Iraq's Bioweapons
Under Saddam Hussein, Iraq launched a bioweapons program around 1985 but initially lacked the expertise to develop sophisticated arms. By the time of the Gulf War cease-fire in 1991, however, Iraq had weaponized anthrax, botulinum toxin, and aflatoxin, and had several other lethal agents in development. Inspectors from the U.N. Special Commission (UNSCOM) chased down evidence of the program, which Iraq repeatedly denied existed. The UNSCOM team found that Iraq's stockpile included Scud missiles, bombs, and artillery shells loaded to deliver disease.

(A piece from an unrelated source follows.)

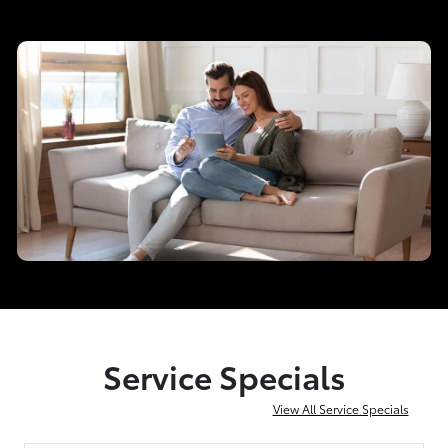
Service Specials
View All Service Specials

Iraq was known to have unleashed chemical weapons on Kurdish civilians and Iranian soldiers in the 1980s, and while there was no evidence that the Iraqi state had ever used its biological arsenal, fear of this arsenal remained rampant.
In April 1991 the United Nations Security Council passed Resolution 687, which required Iraq to destroy any chemical, nuclear, and biological weapons. Nonetheless, suspicions that Iraq continued to harbor secret weapons of mass destruction persisted, and these fears led, infamously, to the U.S. invasion of Iraq in 2003.
It is now clear, however, that soon after the passage of Resolution 687, threatened by sanctions, Iraq destroyed the munitions and stockpiles of their bioweapons program as well as destroyed or hid all records of the program.